Next, we recorded three fluorescence signals: from Fluo-4 loaded into the cell to monitor [Ca2+]in, and from Europium (III) thenoyltrifluoroacetonate trihydrate (Eu-TTA) dissolved in DMSO, in two microthermometers, to monitor the temperature. These two fluorescent dyes are compatible because their excitation spectra are well separated and the emission spectra are in the region of the wavelengths longer than 515nm (cf. Fig. 1 and Supplementary Material ). The temperature change was estimated with the use of the slope of the calibration curve, −0.0274/°C (Figure 1B), which indicates strong dependence of the Eu-TTA fluorescence on temperature compared with other dyes (e.g., −0.018/°C for the rhodamine fluorescence; 17).

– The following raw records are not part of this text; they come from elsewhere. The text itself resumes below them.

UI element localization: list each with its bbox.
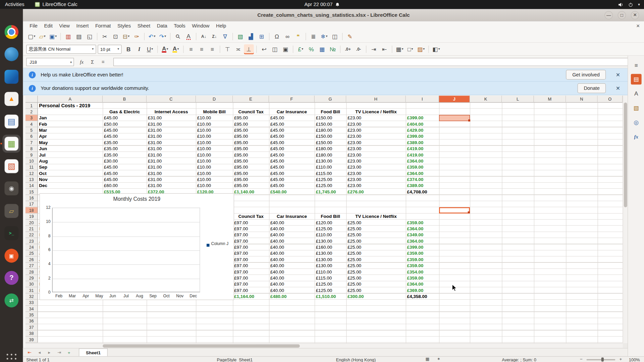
- selection-mode-icon[interactable]: ▦: [426, 357, 430, 361]
- cell-F7[interactable]: £45.00: [269, 139, 284, 145]
- cell-H2[interactable]: TV Licence / Netflix: [346, 109, 406, 115]
- decrease-indent-icon[interactable]: ⇤: [379, 44, 389, 54]
- cell-H31[interactable]: £25.00: [346, 287, 361, 293]
- open-file-icon[interactable]: ▱▾: [37, 32, 47, 41]
- cell-D2[interactable]: Mobile Bill: [196, 109, 233, 115]
- cell-H5[interactable]: £23.00: [346, 127, 361, 133]
- cell-G20[interactable]: £120.00: [315, 220, 332, 226]
- cell-C11[interactable]: £31.00: [147, 164, 162, 170]
- cell-G10[interactable]: £130.00: [315, 158, 332, 164]
- cell-D3[interactable]: £10.00: [196, 115, 211, 121]
- cell-F23[interactable]: £40.00: [269, 238, 284, 244]
- dropdown-arrow-icon[interactable]: ▾: [55, 35, 57, 38]
- properties-deck-icon[interactable]: ▤: [631, 74, 642, 84]
- cell-A13[interactable]: Nov: [38, 177, 48, 183]
- column-header-J[interactable]: J: [439, 96, 470, 103]
- row-header-16[interactable]: 16: [25, 195, 38, 201]
- cell-H21[interactable]: £25.00: [346, 226, 361, 232]
- fill-handle[interactable]: [468, 119, 470, 121]
- cell-E30[interactable]: £97.00: [233, 281, 248, 287]
- font-color-icon[interactable]: A▾: [160, 44, 170, 54]
- cell-H28[interactable]: £25.00: [346, 269, 361, 275]
- cell-A6[interactable]: Apr: [38, 133, 47, 139]
- menu-styles[interactable]: Styles: [114, 21, 134, 31]
- cell-G12[interactable]: £115.00: [315, 170, 332, 176]
- column-header-C[interactable]: C: [147, 96, 196, 103]
- new-document-icon[interactable]: ▢▾: [27, 32, 37, 41]
- cell-A12[interactable]: Oct: [38, 170, 47, 176]
- row-header-32[interactable]: 32: [25, 294, 38, 300]
- paste-icon[interactable]: ⊟▾: [121, 32, 131, 41]
- formula-input[interactable]: [113, 58, 636, 66]
- cell-H7[interactable]: £23.00: [346, 139, 361, 145]
- cell-H8[interactable]: £23.00: [346, 146, 361, 152]
- find-and-replace-icon[interactable]: ⚲: [173, 32, 183, 41]
- libreoffice-impress-icon[interactable]: ▧: [2, 157, 20, 175]
- minimize-button[interactable]: —: [604, 11, 612, 19]
- cell-H12[interactable]: £23.00: [346, 170, 361, 176]
- cell-A7[interactable]: May: [38, 139, 48, 145]
- cell-D13[interactable]: £10.00: [196, 177, 211, 183]
- cell-F20[interactable]: £40.00: [269, 220, 284, 226]
- cell-G22[interactable]: £110.00: [315, 232, 332, 238]
- gimp-icon[interactable]: ◉: [2, 179, 20, 197]
- cell-D14[interactable]: £10.00: [196, 183, 211, 189]
- cell-I20[interactable]: £359.00: [406, 220, 423, 226]
- cell-E6[interactable]: £95.00: [233, 133, 248, 139]
- cell-H24[interactable]: £25.00: [346, 244, 361, 250]
- chevron-down-icon[interactable]: ▾: [117, 47, 119, 51]
- cell-G7[interactable]: £150.00: [315, 139, 332, 145]
- cell-G4[interactable]: £150.00: [315, 121, 332, 127]
- format-as-date-icon[interactable]: ▦: [317, 44, 327, 54]
- row-header-10[interactable]: 10: [25, 158, 38, 164]
- cell-E2[interactable]: Council Tax: [233, 109, 269, 115]
- cell-E10[interactable]: £95.00: [233, 158, 248, 164]
- cell-H14[interactable]: £23.00: [346, 183, 361, 189]
- format-as-currency-icon[interactable]: £▾: [296, 44, 306, 54]
- donate-button[interactable]: Donate: [578, 83, 606, 93]
- highlighting-color-icon[interactable]: A▾: [171, 44, 180, 54]
- cell-E21[interactable]: £97.00: [233, 226, 248, 232]
- row-header-13[interactable]: 13: [25, 177, 38, 183]
- cell-H29[interactable]: £25.00: [346, 275, 361, 281]
- row-header-2[interactable]: 2: [25, 109, 38, 115]
- row-header-33[interactable]: 33: [25, 300, 38, 306]
- cell-I28[interactable]: £354.00: [406, 269, 423, 275]
- toggle-print-preview-icon[interactable]: ◱: [85, 32, 94, 41]
- cell-I5[interactable]: £429.00: [406, 127, 423, 133]
- cell-E25[interactable]: £97.00: [233, 250, 248, 256]
- horizontal-scrollbar[interactable]: [25, 343, 623, 348]
- cell-C9[interactable]: £31.00: [147, 152, 162, 158]
- cell-F14[interactable]: £45.00: [269, 183, 284, 189]
- cell-F22[interactable]: £40.00: [269, 232, 284, 238]
- row-header-6[interactable]: 6: [25, 133, 38, 139]
- merge-cells-icon[interactable]: ▣: [280, 44, 290, 54]
- cell-D10[interactable]: £10.00: [196, 158, 211, 164]
- cell-I31[interactable]: £369.00: [406, 287, 423, 293]
- menu-view[interactable]: View: [56, 21, 73, 31]
- cell-G29[interactable]: £115.00: [315, 275, 332, 281]
- sidebar-settings-icon[interactable]: ≡: [631, 60, 642, 71]
- cell-I6[interactable]: £399.00: [406, 133, 423, 139]
- cell-C8[interactable]: £31.00: [147, 146, 162, 152]
- column-header-E[interactable]: E: [233, 96, 269, 103]
- language-status[interactable]: English (Hong Kong): [336, 357, 376, 362]
- menu-edit[interactable]: Edit: [41, 21, 56, 31]
- row-header-39[interactable]: 39: [25, 337, 38, 343]
- cell-F25[interactable]: £40.00: [269, 250, 284, 256]
- row-header-21[interactable]: 21: [25, 226, 38, 232]
- copy-icon[interactable]: ⊡: [110, 32, 120, 41]
- grid-corner[interactable]: [25, 96, 38, 103]
- row-header-19[interactable]: 19: [25, 214, 38, 220]
- cell-A10[interactable]: Aug: [38, 158, 48, 164]
- cell-I15[interactable]: £4,708.00: [406, 189, 427, 195]
- dropdown-arrow-icon[interactable]: ▾: [154, 35, 155, 38]
- cell-E14[interactable]: £95.00: [233, 183, 248, 189]
- functions-deck-icon[interactable]: fx: [631, 131, 642, 142]
- print-icon[interactable]: ▤: [74, 32, 84, 41]
- cell-F31[interactable]: £40.00: [269, 287, 284, 293]
- menu-data[interactable]: Data: [154, 21, 171, 31]
- cell-G13[interactable]: £125.00: [315, 177, 332, 183]
- cell-F29[interactable]: £40.00: [269, 275, 284, 281]
- cell-G2[interactable]: Food Bill: [315, 109, 346, 115]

Fig. 3 shows the recordings of [Ca2+]in made simultaneously with the thermogenesis detected in a single HeLa cell upon application of ionomycin, at two different extracellular [Ca2+], 5mM (Figure 3A) and 1mM (Figure 3B). As the filter wheel and the charge-coupled device camera were not synchronized, the signals from Fluo-4 and Eu-TTA were separated by subsequent analysis with the use of a self-written macro in Microsoft Excel. The recordings made over the long period of observation include photobleaching caused by excitation light. However, because the degree of photobleaching was small for 50mM Eu-TTA (Fig. 3, Aa and Ab), it was well approximated by a single exponential and could therefore be removed from the raw traces.
Figure 3
Time courses of the fluorescence intensity at different extracellular [Ca2+]. Ionomycin was added to the petri dish at time 0 in the presence of 5mM Ca2+ (A), 1mM Ca2+ (B), and 2mM Ca2+ with 2μM thapsigargin after the pretreatment with 2mM Ca2+ and 2μM thapsigargin for 1h (C). A part of the experiment in panel A is presented as Supplementary Movie 1 . Each dot represents the average value in the region of interest at the tip of the pipette in a single video frame. (Aa, Ad, Bb, and Cb) The fluorescence intensity of Eu-TTA in the pipette contacting the cell. (Ab, Ae, Bc, and Cc) Fluorescence intensity of Eu-TTA in the reference pipette. (Ac, Ba, and Ca) The fluorescence intensity of Fluo-4. The arrows show the moment at which Fluo-4 signal increased, and the arrowheads indicate the moment at which the initiation of the positive thermogenesis was detected.When ionomycin reached the cell surface, the increment of [Ca2+]in was observed (Fig. 3, Ac and Ba). As a result, the fluorescence intensity of Eu-TTA in a pipette contacting the cell decreased with some time delay (Fig. 3, Ad and Bb). No detectable change in the fluorescence intensity, however, occurred in the reference pipette (Fig. 3, Ae and Bc). The value of temperature change varied between the measurements depending on the area of the contact between the pipette and the cell. The largest observed temperature increase was ∼1°C.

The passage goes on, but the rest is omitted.